Friday, June 2, 2017

Rush Health begins ambitious health info exchange project

Rush Health has gone live with a private health info exchange project to share information with three of its hospitals and 800 physician providers.

The health info exchange project platform from InterSystems will support the collection, use, sharing and analysis of financial, clinical and resource utilization data, as well as care coordination, the sufferer experience and provider engagement as the industry shifts away from fee-for-service and into value-based care.

Rush Health offers care in the area of Chicago, operating 4 hospitals with a total network of 1,100 physicians. The agency uses both Epic and Allscripts electronic health records (EHRs) systems.

The HIE is a key part of an interoperability strategy to support standard transition of care workflows across the network of delivery system, claims CIO Julie Bonello, and to explain the best inoperability tools and standards to support the different kinds of providers and their EHRs.

The HIE also targets admission and discharge notifications for care managers to follow up with sufferer, and over time will link to other exchanges and networks to give physicians a longitudinal view of patients’ medical histories.

“As more contracts shift to value-based care, it is significant for our providers and care team to have convenient access to correct clinical information along with actionable clinical notifications integrated within their EHR,” Bonello elaborates. “Our aim is to ensure interoperability tools support our new care delivery workflows that connect the whole care team.”

By using the HIE, clinicians will be capable to view their aggregated sufferer data within their own EHR, even when the information comes from a different EHR. This will spare physicians the requirement to alter their clinical workflows or sign on to an extra application. The HIE also will support real-time alerts and notifications.

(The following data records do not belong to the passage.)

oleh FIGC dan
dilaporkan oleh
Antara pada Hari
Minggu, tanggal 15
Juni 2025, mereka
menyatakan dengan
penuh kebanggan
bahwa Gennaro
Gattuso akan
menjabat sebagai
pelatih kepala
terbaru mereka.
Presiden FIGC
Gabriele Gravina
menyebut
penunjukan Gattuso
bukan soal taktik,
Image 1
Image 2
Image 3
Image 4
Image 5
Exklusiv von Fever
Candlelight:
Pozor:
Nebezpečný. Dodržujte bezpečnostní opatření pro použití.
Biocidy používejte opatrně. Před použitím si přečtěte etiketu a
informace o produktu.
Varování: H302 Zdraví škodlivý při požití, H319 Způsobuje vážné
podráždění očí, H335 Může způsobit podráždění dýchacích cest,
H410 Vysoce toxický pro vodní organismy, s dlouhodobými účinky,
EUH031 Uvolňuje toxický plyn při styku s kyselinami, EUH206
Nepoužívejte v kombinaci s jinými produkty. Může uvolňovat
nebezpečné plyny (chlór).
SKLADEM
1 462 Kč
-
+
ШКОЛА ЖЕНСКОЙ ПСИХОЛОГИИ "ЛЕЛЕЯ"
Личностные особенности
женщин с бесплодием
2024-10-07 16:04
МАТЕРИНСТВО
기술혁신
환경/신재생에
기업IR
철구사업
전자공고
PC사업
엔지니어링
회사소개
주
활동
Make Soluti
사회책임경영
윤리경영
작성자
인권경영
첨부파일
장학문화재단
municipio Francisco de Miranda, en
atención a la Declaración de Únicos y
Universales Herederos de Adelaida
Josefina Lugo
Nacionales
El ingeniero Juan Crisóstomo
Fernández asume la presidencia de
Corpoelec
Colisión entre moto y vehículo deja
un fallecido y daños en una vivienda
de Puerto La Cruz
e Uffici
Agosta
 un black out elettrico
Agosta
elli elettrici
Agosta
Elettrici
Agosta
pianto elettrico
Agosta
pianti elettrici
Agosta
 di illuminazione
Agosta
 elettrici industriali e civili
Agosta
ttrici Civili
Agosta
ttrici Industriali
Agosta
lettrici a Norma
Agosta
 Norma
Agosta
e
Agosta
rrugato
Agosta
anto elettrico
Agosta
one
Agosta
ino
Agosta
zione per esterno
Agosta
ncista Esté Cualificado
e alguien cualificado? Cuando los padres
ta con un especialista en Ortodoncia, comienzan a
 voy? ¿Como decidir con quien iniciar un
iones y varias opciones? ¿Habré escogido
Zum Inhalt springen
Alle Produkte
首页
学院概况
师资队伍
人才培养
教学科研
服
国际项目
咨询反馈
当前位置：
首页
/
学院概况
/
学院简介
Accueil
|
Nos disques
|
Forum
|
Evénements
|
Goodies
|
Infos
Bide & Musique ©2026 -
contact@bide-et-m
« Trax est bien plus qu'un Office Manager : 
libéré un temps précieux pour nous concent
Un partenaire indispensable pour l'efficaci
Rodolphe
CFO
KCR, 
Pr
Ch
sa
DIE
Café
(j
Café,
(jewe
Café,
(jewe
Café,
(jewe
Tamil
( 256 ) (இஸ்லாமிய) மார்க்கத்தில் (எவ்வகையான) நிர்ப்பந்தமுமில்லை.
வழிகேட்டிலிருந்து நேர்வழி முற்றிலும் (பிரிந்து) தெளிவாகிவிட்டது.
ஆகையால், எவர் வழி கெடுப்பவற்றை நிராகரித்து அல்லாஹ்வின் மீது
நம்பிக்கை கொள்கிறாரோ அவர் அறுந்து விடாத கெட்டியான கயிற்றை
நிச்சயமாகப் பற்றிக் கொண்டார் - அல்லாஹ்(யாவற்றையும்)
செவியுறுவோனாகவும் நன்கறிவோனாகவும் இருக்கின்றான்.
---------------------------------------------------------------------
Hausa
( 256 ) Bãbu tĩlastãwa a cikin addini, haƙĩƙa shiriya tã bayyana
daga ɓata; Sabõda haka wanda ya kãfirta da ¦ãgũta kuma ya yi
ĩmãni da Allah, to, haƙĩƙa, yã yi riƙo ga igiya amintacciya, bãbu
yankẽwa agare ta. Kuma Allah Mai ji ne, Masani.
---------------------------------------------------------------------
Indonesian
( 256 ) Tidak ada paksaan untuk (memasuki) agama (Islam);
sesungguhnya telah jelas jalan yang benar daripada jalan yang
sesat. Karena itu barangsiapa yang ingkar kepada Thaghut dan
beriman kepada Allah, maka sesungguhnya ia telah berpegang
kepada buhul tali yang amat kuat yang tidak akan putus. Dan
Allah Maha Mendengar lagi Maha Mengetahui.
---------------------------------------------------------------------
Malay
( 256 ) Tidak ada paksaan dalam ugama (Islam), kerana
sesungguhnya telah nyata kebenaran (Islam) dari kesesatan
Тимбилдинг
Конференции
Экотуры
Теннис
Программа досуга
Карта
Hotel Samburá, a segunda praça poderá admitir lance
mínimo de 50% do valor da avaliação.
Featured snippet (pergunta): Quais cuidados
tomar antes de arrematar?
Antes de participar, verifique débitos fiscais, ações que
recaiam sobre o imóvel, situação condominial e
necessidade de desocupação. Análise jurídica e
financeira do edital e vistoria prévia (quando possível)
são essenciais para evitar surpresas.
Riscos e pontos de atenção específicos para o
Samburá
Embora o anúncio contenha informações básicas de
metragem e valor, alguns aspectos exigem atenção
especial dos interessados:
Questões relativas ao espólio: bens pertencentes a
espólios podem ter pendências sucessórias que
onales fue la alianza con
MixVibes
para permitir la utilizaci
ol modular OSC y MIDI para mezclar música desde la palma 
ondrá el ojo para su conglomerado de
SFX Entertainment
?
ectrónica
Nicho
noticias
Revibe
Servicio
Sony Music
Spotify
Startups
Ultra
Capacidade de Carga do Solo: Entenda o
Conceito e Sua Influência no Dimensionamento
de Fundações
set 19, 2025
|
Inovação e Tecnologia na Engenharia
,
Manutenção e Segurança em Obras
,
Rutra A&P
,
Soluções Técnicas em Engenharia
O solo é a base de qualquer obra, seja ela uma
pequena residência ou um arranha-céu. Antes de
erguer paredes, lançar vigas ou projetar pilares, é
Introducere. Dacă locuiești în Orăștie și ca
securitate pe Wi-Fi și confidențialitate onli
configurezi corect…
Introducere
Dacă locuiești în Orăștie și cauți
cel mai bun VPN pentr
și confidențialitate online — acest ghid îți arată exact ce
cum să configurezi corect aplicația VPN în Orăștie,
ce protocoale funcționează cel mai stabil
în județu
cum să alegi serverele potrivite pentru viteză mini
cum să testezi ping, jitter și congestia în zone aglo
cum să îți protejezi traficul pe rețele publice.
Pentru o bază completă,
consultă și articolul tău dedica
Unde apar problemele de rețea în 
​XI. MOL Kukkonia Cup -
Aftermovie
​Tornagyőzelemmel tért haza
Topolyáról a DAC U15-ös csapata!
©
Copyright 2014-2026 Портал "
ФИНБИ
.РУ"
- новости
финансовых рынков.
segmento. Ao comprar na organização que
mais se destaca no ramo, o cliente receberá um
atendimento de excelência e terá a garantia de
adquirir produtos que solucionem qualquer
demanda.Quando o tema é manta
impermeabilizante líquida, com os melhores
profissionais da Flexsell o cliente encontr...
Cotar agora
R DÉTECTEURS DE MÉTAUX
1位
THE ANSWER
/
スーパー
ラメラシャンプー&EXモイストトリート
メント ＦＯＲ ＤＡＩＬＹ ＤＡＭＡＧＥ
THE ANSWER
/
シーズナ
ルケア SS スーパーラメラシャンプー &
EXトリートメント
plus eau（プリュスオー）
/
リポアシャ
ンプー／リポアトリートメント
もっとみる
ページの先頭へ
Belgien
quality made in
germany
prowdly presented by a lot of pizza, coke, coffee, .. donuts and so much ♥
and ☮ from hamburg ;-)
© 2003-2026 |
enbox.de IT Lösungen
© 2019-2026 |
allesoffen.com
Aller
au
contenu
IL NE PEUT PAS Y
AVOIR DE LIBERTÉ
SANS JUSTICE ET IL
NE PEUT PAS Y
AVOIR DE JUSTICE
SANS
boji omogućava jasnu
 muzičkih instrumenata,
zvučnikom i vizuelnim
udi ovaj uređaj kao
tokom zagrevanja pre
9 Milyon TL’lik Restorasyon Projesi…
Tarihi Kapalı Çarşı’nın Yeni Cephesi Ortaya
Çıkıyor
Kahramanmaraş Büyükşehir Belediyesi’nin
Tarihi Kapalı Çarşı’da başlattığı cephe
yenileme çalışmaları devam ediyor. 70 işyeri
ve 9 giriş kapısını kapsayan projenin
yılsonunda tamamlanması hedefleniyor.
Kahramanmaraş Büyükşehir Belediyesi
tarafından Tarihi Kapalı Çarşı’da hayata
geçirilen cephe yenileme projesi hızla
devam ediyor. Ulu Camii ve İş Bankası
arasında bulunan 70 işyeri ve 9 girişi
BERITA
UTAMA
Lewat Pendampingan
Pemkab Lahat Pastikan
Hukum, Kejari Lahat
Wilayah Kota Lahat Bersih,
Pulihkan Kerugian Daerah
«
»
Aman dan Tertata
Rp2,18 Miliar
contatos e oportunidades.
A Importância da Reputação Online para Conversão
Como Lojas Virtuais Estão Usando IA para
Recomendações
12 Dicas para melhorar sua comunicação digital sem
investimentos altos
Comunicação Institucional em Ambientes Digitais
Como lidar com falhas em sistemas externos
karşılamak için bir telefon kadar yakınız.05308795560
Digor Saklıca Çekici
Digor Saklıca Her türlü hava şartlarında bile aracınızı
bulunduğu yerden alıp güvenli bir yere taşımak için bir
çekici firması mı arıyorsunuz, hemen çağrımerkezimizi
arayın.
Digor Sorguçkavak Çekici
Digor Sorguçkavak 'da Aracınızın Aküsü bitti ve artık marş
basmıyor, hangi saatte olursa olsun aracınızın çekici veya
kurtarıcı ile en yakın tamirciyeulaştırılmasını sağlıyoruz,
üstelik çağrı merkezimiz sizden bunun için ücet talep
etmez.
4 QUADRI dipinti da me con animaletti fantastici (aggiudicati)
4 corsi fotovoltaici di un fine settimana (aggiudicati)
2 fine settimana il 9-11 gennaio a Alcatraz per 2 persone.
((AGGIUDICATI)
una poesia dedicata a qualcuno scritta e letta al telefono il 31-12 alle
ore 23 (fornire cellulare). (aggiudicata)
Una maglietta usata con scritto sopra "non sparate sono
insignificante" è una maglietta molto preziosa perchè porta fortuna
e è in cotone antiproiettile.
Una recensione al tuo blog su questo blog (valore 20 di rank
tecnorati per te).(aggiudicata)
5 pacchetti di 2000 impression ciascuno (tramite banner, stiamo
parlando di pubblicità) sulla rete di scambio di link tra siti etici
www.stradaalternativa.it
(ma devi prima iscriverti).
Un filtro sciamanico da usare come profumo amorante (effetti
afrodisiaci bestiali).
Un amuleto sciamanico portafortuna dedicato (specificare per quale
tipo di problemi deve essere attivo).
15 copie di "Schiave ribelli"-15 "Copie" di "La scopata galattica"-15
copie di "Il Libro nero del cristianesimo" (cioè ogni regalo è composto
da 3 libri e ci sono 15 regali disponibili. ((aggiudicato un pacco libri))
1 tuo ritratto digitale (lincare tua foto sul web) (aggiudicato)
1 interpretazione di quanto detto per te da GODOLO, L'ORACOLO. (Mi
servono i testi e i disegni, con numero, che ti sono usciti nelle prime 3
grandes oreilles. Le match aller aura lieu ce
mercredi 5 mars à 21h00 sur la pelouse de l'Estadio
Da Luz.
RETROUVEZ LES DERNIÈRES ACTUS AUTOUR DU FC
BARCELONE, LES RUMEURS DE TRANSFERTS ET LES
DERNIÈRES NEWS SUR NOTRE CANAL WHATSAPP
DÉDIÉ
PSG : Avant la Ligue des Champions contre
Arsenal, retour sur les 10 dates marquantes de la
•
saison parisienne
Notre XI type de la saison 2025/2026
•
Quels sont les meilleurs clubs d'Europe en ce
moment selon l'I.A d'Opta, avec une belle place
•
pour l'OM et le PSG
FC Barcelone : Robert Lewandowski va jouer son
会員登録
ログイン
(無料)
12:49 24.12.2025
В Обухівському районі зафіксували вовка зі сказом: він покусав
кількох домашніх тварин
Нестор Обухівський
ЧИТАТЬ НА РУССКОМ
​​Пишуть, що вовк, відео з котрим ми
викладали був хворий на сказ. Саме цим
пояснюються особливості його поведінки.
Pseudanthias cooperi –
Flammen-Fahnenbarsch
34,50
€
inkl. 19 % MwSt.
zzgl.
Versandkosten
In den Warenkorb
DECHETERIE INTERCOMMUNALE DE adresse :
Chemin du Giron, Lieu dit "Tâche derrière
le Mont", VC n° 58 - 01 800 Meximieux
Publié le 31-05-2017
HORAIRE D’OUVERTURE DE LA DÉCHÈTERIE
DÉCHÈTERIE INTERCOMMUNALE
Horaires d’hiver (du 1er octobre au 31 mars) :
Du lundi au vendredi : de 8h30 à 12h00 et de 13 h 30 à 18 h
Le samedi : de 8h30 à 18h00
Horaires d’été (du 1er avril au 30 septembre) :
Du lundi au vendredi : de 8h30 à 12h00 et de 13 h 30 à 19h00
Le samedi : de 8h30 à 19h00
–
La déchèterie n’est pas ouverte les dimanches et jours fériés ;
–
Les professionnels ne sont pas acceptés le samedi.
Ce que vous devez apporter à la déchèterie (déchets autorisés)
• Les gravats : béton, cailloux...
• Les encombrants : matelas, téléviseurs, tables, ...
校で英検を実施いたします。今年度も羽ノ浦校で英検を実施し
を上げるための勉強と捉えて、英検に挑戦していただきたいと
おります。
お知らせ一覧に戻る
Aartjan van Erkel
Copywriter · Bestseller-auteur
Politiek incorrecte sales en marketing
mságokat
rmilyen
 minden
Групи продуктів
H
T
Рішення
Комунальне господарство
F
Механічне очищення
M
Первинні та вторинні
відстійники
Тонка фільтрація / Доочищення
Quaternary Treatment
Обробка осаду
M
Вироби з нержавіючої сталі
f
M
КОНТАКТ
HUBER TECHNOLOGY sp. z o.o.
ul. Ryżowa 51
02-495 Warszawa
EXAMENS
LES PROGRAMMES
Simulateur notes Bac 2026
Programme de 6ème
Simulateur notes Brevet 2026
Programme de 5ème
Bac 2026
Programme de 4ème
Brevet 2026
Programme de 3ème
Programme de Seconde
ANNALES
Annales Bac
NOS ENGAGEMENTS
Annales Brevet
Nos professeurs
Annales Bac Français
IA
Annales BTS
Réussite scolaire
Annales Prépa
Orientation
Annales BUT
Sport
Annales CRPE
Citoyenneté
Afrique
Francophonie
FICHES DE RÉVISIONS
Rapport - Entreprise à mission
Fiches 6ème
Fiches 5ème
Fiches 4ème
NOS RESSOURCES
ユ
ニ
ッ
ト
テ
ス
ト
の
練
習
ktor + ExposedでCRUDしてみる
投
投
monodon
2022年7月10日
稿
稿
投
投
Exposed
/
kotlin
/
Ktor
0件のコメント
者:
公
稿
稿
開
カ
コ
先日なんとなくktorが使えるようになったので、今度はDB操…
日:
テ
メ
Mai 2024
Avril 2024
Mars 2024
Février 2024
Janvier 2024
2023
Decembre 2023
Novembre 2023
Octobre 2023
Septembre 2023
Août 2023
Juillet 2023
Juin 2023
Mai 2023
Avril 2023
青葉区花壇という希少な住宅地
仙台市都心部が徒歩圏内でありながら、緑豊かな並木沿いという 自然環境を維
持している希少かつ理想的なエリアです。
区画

To support providers shifting to value-based care, Rush Health will assist them negotiate payer contracts and manage performance like clinical metrics, utilization, patient satisfaction, care coordination patient experience and charges.

“As a private HIE, we need to use all the information to tell us how patients are doing,” Bonello explains. “We’ll use HIE as an intelligence hub building rules to monitor quality and resources. We can use analytics to recognize patients at risk and trigger events in the HIE to notify providers and care management teams for follow-up. We are using our HIE to support our performance across the network.”

For now, although, the HIE is in an early stage, and a clinically driven governance structure is being established to guide the project and learn from lessons experienced. Early pilots are examining use of the emerging FHIR interoperability standard and application programming interfaces.

There will be much trial and error as processes and tools aren’t yet mature, Bonello claims. “We are talking about data, quality and metric standards that remain relatively new so this is very much an innovative journey.”